**Required work**
Please retype the data in full and exactly; the pictures are not part of the copy.

**Given material**
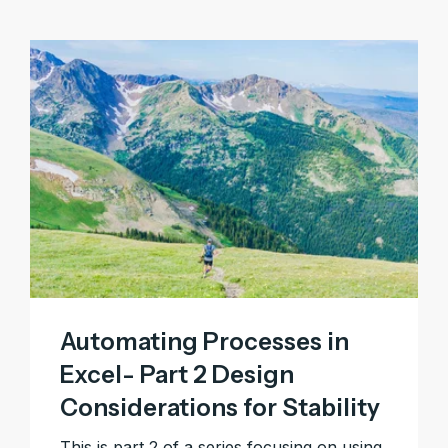
Automating Processes in
Excel- Part 2 Design
Considerations for Stability
This is part 2 of a series focusing on using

**Written solution**
Automating Processes in
Excel- Part 2 Design
Considerations for Stability
This is part 2 of a series focusing on using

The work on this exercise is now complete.